What "weekly" actually needs to include
A drive-by skim isn't a cleaning. A real weekly service touches four systems:
- Physical debris — skim the surface, empty the skimmer and pump baskets, vacuum settled debris. Debris that decays in the water becomes algae food.
- Surfaces — brush walls, steps, and the waterline. Algae starts as an invisible film on surfaces before it ever tints the water. Brushing disrupts it while it's still losing.
- Chemistry — test and adjust chlorine, pH, and alkalinity every single week. Small weekly corrections keep water stable; big monthly corrections keep water lurching between extremes.
- Circulation — check filter pressure and flow. A pool that isn't moving water properly can't distribute chlorine, no matter how much you add.
The seasonal exceptions (they're smaller than you think)

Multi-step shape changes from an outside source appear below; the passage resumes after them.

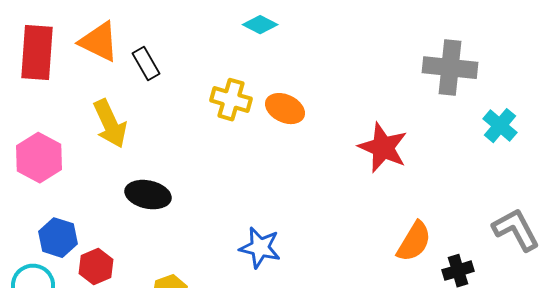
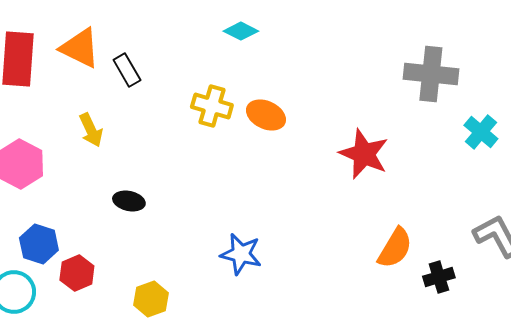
yellow arrow: (110, 124) -> (91, 130), size x0.7
black ellipse: (148, 195) -> (129, 201), size x0.7

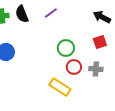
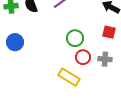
red square: (100, 42) -> (109, 32), turned 32

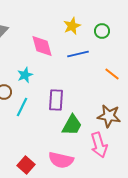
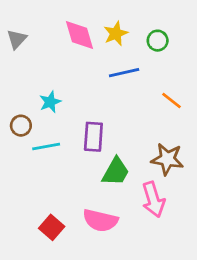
pink diamond: (42, 46) -> (79, 35), moved
cyan line: (22, 107) -> (46, 147), turned 54

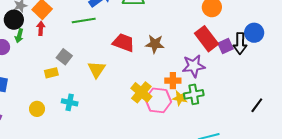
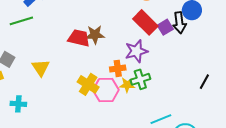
red trapezoid: (124, 43) -> (79, 38), moved

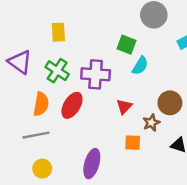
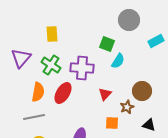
purple triangle: (20, 62) -> (21, 58), turned 35

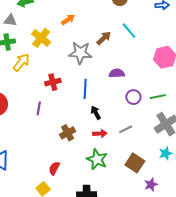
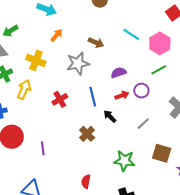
cyan line: (129, 31) -> (131, 34), moved
brown arrow: (104, 38) -> (96, 43), turned 84
green line: (158, 97) -> (159, 70), moved
purple line: (39, 108) -> (43, 148), moved
brown cross: (68, 133) -> (87, 134), moved
red arrow: (100, 134) -> (122, 95), moved

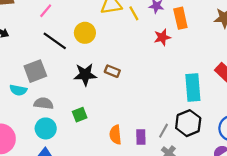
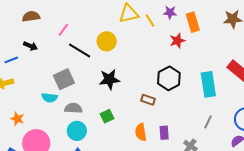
pink line: (46, 11) -> (63, 30), moved
brown rectangle: (112, 71) -> (148, 100), moved
black hexagon: (188, 123) -> (169, 78), moved
gray line: (164, 131) -> (208, 122), moved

Winter pools in Florida still grow algae — just slower. Water below 60°F slows algae dramatically, but our water rarely stays that cold for long. What winter actually changes is the type of work: less chlorine demand, more leaves (hello, oak drop in February), and the best window all year for deep-cleaning filters and correcting stabilizer levels.
So winter service isn't "less necessary" — it's differently necessary. Skipping December and January is how pools greet you in March with a science project.
What stretching to bi-weekly actually costs
We've inherited plenty of pools that were on a two-week schedule. The pattern is consistent: chemistry that's always catching up instead of holding steady, more shock treatments (which cost money and swing the water), shorter filter life, and a green episode every year or two — each one costing more than the service visits that would have prevented it.
Bi-weekly service in Florida isn't half the cost of weekly. It's most of the cost, for a fraction of the stability.
The DIY version
Plenty of owners do this themselves, and do it well. If that's you, the weekly checklist above is the job description, and our water chemistry cheat sheet has the target numbers. Budget 45–90 minutes a week and be honest with yourself about vacation weeks and busy seasons — they're where DIY pools go wrong.
And if you'd rather spend those hours actually swimming, that's the service we sell: weekly full service with photo proof it happened. Either way, keep the cadence weekly. Florida doesn't grade on a curve.